Individuals with a juvenile coat and ≤17 g in weight were not considered in the analysis of field data because AZ were rarely present in them (only 11% of juveniles in the wild). For post-juveniles, age was approximated using the dichotomous variable AGE_CLASS. “Adult” and “young” individuals were estimated on the basis of capture histories to be older and younger than 90 days, respectively. In the absence of enough trapping history, an individual was classified as adult if it weighed 22 g or more, and otherwise “young.” Once classified as an adult, individuals remained so for every successive capture.

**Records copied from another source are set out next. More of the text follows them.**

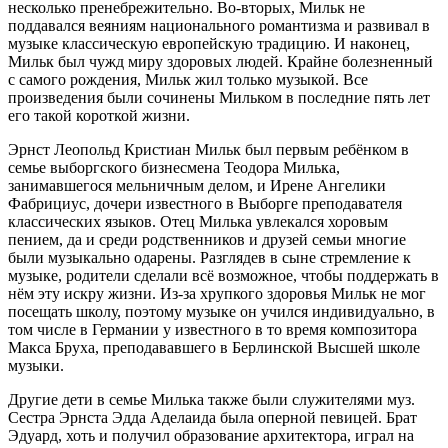
несколько пренебрежительно. Во-вторых, Мильк не
поддавался веяниям национального романтизма и развивал в
музыке классическую европейскую традицию. И наконец,
Мильк был чужд миру здоровых людей. Крайне болезненный
с самого рождения, Мильк жил только музыкой. Все
произведения были сочинены Мильком в последние пять лет
его такой короткой жизни.
Эрнст Леопольд Кристиан Мильк был первым ребёнком в
семье выборгского бизнесмена Теодора Милька,
занимавшегося мельничным делом, и Ирене Ангелики
Фабрициус, дочери известного в Выборге преподавателя
классических языков. Отец Милька увлекался хоровым
пением, да и среди родственников и друзей семьи многие
были музыкально одарены. Разглядев в сыне стремление к
музыке, родители сделали всё возможное, чтобы поддержать в
нём эту искру жизни. Из-за хрупкого здоровья Мильк не мог
посещать школу, поэтому музыке он учился индивидуально, в
том числе в Германии у известного в то время композитора
Макса Бруха, преподававшего в Берлинской Высшей школе
музыки.
Другие дети в семье Милька также были служителями муз.
Сестра Эрнста Эдда Аделаида была оперной певицей. Брат
Эдуард, хоть и получил образование архитектора, играл на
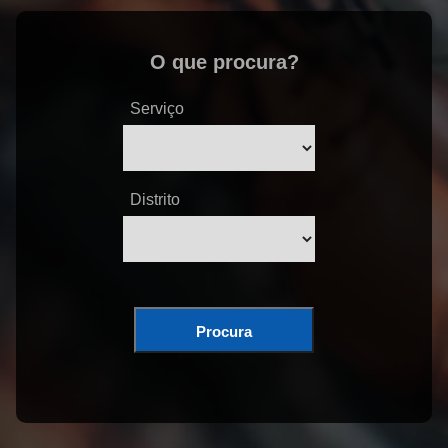
O que procura?
Serviço
Distrito
Procura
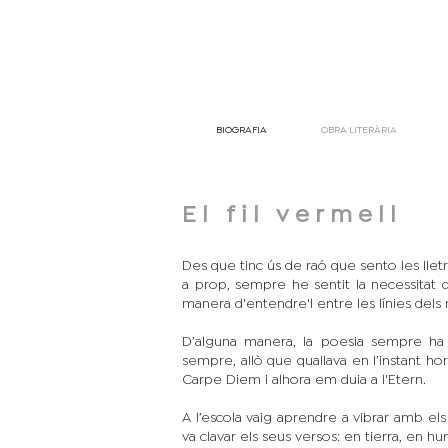
BIOGRAFIA
OBRA LITERÀRIA
El fil vermell
Des que tinc ús de raó que sento les lletre
a prop, sempre he sentit la necessitat 
manera d'entendre'l entre les línies dels 
D’alguna manera, la poesia sempre ha
sempre, allò que quallava en l’instant ho
Carpe Diem i alhora em duia a l'Etern.
A l’escola vaig aprendre a vibrar amb 
va clavar els seus versos: en tierra, en 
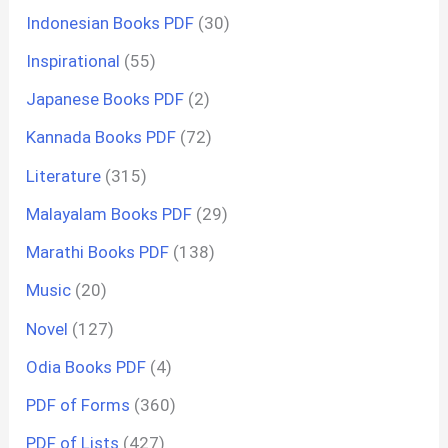
Indonesian Books PDF
(30)
Inspirational
(55)
Japanese Books PDF
(2)
Kannada Books PDF
(72)
Literature
(315)
Malayalam Books PDF
(29)
Marathi Books PDF
(138)
Music
(20)
Novel
(127)
Odia Books PDF
(4)
PDF of Forms
(360)
PDF of Lists
(427)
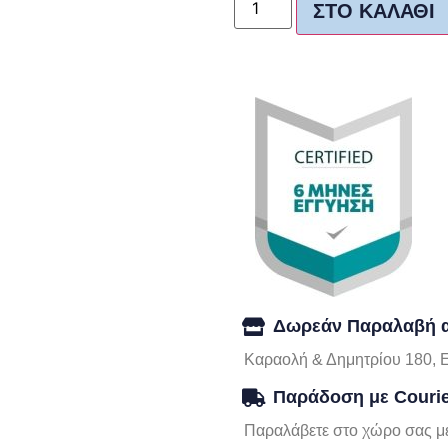
ΣΤΟ ΚΑΛΆΘΙ
Δωρεάν Παραλαβή α
Καραολή & Δημητρίου 180, 
Παράδοση με Couri
Παραλάβετε στο χώρο σας με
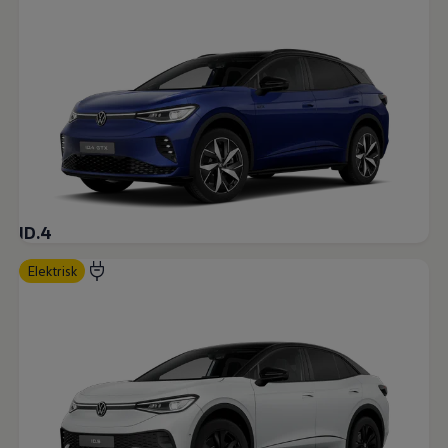
ID.4
Elektrisk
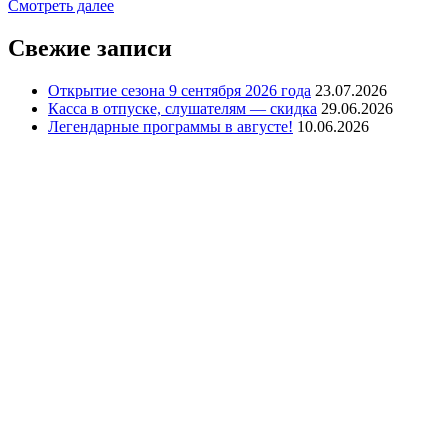
Смотреть далее
Свежие записи
Открытие сезона 9 сентября 2026 года
23.07.2026
Касса в отпуске, слушателям — скидка
29.06.2026
Легендарные программы в августе!
10.06.2026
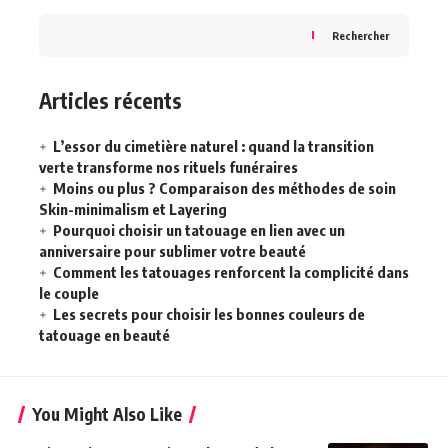
Rechercher
Articles récents
L’essor du cimetière naturel : quand la transition
verte transforme nos rituels funéraires
Moins ou plus ? Comparaison des méthodes de soin
Skin-minimalism et Layering
Pourquoi choisir un tatouage en lien avec un
anniversaire pour sublimer votre beauté
Comment les tatouages renforcent la complicité dans
le couple
Les secrets pour choisir les bonnes couleurs de
tatouage en beauté
You Might Also Like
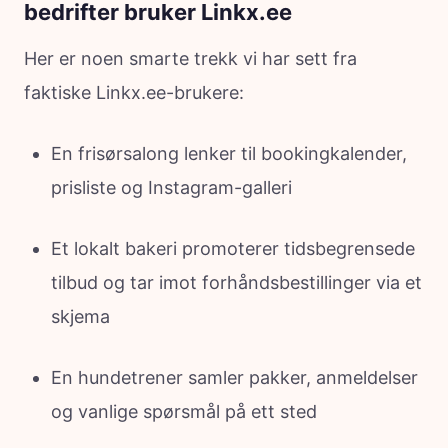
bedrifter bruker Linkx.ee
Her er noen smarte trekk vi har sett fra
faktiske Linkx.ee-brukere:
En frisørsalong lenker til bookingkalender,
prisliste og Instagram-galleri
Et lokalt bakeri promoterer tidsbegrensede
tilbud og tar imot forhåndsbestillinger via et
skjema
En hundetrener samler pakker, anmeldelser
og vanlige spørsmål på ett sted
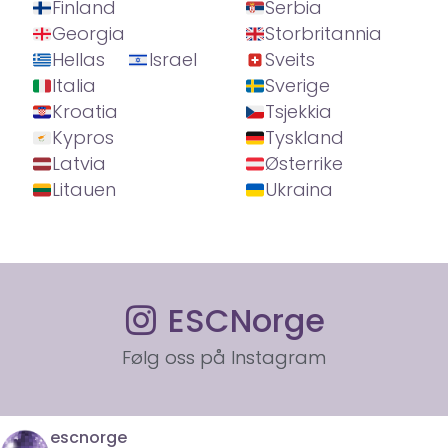
Finland
Serbia
Georgia
Storbritannia
Hellas
Israel
Sveits
Italia
Sverige
Kroatia
Tsjekkia
Kypros
Tyskland
Latvia
Østerrike
Litauen
Ukraina
ESCNorge
Følg oss på Instagram
escnorge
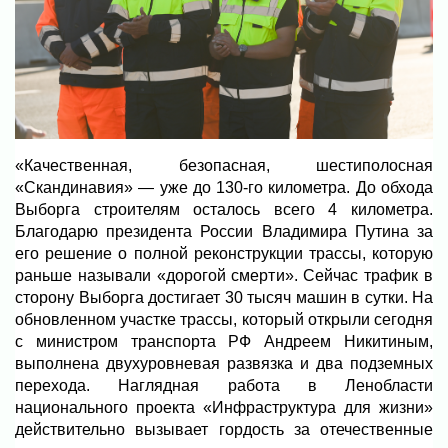
«Качественная, безопасная, шестиполосная
«Скандинавия» — уже до 130-го километра. До обхода
Выборга строителям осталось всего 4 километра.
Благодарю президента России Владимира Путина за
его решение о полной реконструкции трассы, которую
раньше называли «дорогой смерти». Сейчас трафик в
сторону Выборга достигает 30 тысяч машин в сутки. На
обновленном участке трассы, который открыли сегодня
с министром транспорта РФ Андреем Никитиным,
выполнена двухуровневая развязка и два подземных
перехода. Наглядная работа в Ленобласти
национального проекта «Инфраструктура для жизни»
действительно вызывает гордость за отечественные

SEASON was evaluated using cycles generated by two sinusoidal components to reflect seasonality (SEASON[sin] + SEASON[cos]) (Beldomenico et al., 2008a). Population sizes were estimated using Huggins’s closed capture models within a robust design (Huggins, 1989; Kendall and Nichols, 1997) conducted in program MARK (White and Burnham, 1999) using mixture models (Pledger, 2000) to allow heterogeneity in capture probabilities. The population densities investigated were current estimates (DENSITY-0; mean of the current and previous month’s population estimate), and densities at lags of 3 and 6 months. The third analysis also included the explanatory variables RBCs/μl and lymphocytes/μl.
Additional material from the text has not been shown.